Records from a dataset:
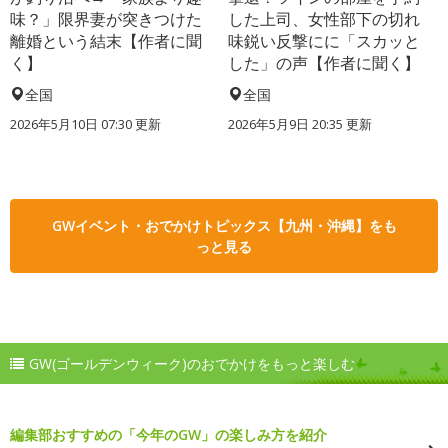
味？」限界妻が突きつけた
した上司、女性部下の切れ
離婚という結末【作者に聞
味鋭い反撃にに「スカッと
く】
した」の声【作者に聞く】
全国
全国
2026年5月10日 07:30 更新
2026年5月9日 20:35 更新
GWイベント・おでかけトピックス【九州・沖縄】をも
っと見る
GW(ゴールデンウィーク)のおでかけをもっと楽しむ
編集部おすすめの「今年のGW」の楽しみ方を紹介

TASK DETAILS
Set down, unchanged, the line that contains "2026年5月9日 20:35 更新" together with every later line in the records, through the last one.

OUTPUT FOR THIS TASK
2026年5月9日 20:35 更新
GWイベント・おでかけトピックス【九州・沖縄】をも
っと見る
GW(ゴールデンウィーク)のおでかけをもっと楽しむ
編集部おすすめの「今年のGW」の楽しみ方を紹介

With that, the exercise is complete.